**Assigned task:**
Write out all of the entries below word for word.

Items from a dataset
Content starts

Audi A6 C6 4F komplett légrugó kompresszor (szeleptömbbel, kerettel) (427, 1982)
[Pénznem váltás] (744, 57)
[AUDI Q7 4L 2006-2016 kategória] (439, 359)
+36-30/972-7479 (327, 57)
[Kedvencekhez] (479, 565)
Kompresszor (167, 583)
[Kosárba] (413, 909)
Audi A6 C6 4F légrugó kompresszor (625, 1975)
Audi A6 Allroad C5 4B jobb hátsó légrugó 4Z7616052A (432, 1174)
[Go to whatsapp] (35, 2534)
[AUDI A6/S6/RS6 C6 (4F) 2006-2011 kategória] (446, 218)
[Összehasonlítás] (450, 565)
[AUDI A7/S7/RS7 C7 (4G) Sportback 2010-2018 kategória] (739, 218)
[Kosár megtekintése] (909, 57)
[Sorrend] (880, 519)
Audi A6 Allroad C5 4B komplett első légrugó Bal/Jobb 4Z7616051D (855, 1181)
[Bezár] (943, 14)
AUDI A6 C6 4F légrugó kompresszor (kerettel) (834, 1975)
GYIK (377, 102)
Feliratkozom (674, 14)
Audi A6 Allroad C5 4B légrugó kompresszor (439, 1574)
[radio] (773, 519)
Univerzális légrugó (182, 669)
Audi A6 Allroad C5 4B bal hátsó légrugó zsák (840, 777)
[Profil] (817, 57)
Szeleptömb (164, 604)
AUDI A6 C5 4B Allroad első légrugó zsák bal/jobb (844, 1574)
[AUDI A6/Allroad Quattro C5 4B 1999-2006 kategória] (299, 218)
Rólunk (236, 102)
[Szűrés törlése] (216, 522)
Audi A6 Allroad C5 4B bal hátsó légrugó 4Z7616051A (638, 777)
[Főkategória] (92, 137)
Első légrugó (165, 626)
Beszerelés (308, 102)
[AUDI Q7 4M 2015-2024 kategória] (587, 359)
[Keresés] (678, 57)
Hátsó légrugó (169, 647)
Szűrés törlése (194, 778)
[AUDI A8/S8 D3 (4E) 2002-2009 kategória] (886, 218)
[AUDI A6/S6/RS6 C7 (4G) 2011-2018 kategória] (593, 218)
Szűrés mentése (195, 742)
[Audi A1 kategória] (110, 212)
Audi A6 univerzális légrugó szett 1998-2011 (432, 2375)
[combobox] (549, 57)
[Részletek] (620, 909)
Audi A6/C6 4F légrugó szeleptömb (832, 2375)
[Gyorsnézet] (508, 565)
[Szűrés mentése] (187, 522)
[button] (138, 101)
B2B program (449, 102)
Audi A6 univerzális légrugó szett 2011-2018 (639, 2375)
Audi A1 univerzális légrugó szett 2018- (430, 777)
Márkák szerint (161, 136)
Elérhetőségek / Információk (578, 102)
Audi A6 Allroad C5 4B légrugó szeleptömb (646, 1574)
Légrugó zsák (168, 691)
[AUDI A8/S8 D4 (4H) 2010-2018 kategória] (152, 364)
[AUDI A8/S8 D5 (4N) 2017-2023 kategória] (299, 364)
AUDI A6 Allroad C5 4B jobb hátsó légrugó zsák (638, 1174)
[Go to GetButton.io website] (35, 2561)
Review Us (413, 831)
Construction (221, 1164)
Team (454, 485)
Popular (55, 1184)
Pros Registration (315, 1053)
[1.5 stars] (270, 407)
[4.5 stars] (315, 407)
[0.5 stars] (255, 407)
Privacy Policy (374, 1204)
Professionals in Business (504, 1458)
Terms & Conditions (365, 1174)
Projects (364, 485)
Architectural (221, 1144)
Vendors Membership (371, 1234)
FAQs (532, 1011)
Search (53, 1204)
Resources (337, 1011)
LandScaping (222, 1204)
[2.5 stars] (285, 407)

Content ends

**Solution for this problem:**
Audi A6 C6 4F komplett légrugó kompresszor (szeleptömbbel, kerettel) (427, 1982)
[Pénznem váltás] (744, 57)
[AUDI Q7 4L 2006-2016 kategória] (439, 359)
+36-30/972-7479 (327, 57)
[Kedvencekhez] (479, 565)
Kompresszor (167, 583)
[Kosárba] (413, 909)
Audi A6 C6 4F légrugó kompresszor (625, 1975)
Audi A6 Allroad C5 4B jobb hátsó légrugó 4Z7616052A (432, 1174)
[Go to whatsapp] (35, 2534)
[AUDI A6/S6/RS6 C6 (4F) 2006-2011 kategória] (446, 218)
[Összehasonlítás] (450, 565)
[AUDI A7/S7/RS7 C7 (4G) Sportback 2010-2018 kategória] (739, 218)
[Kosár megtekintése] (909, 57)
[Sorrend] (880, 519)
Audi A6 Allroad C5 4B komplett első légrugó Bal/Jobb 4Z7616051D (855, 1181)
[Bezár] (943, 14)
AUDI A6 C6 4F légrugó kompresszor (kerettel) (834, 1975)
GYIK (377, 102)
Feliratkozom (674, 14)
Audi A6 Allroad C5 4B légrugó kompresszor (439, 1574)
[radio] (773, 519)
Univerzális légrugó (182, 669)
Audi A6 Allroad C5 4B bal hátsó légrugó zsák (840, 777)
[Profil] (817, 57)
Szeleptömb (164, 604)
AUDI A6 C5 4B Allroad első légrugó zsák bal/jobb (844, 1574)
[AUDI A6/Allroad Quattro C5 4B 1999-2006 kategória] (299, 218)
Rólunk (236, 102)
[Szűrés törlése] (216, 522)
Audi A6 Allroad C5 4B bal hátsó légrugó 4Z7616051A (638, 777)
[Főkategória] (92, 137)
Első légrugó (165, 626)
Beszerelés (308, 102)
[AUDI Q7 4M 2015-2024 kategória] (587, 359)
[Keresés] (678, 57)
Hátsó légrugó (169, 647)
Szűrés törlése (194, 778)
[AUDI A8/S8 D3 (4E) 2002-2009 kategória] (886, 218)
[AUDI A6/S6/RS6 C7 (4G) 2011-2018 kategória] (593, 218)
Szűrés mentése (195, 742)
[Audi A1 kategória] (110, 212)
Audi A6 univerzális légrugó szett 1998-2011 (432, 2375)
[combobox] (549, 57)
[Részletek] (620, 909)
Audi A6/C6 4F légrugó szeleptömb (832, 2375)
[Gyorsnézet] (508, 565)
[Szűrés mentése] (187, 522)
[button] (138, 101)
B2B program (449, 102)
Audi A6 univerzális légrugó szett 2011-2018 (639, 2375)
Audi A1 univerzális légrugó szett 2018- (430, 777)
Márkák szerint (161, 136)
Elérhetőségek / Információk (578, 102)
Audi A6 Allroad C5 4B légrugó szeleptömb (646, 1574)
Légrugó zsák (168, 691)
[AUDI A8/S8 D4 (4H) 2010-2018 kategória] (152, 364)
[AUDI A8/S8 D5 (4N) 2017-2023 kategória] (299, 364)
AUDI A6 Allroad C5 4B jobb hátsó légrugó zsák (638, 1174)
[Go to GetButton.io website] (35, 2561)
Review Us (413, 831)
Construction (221, 1164)
Team (454, 485)
Popular (55, 1184)
Pros Registration (315, 1053)
[1.5 stars] (270, 407)
[4.5 stars] (315, 407)
[0.5 stars] (255, 407)
Privacy Policy (374, 1204)
Professionals in Business (504, 1458)
Terms & Conditions (365, 1174)
Projects (364, 485)
Architectural (221, 1144)
Vendors Membership (371, 1234)
FAQs (532, 1011)
Search (53, 1204)
Resources (337, 1011)
LandScaping (222, 1204)
[2.5 stars] (285, 407)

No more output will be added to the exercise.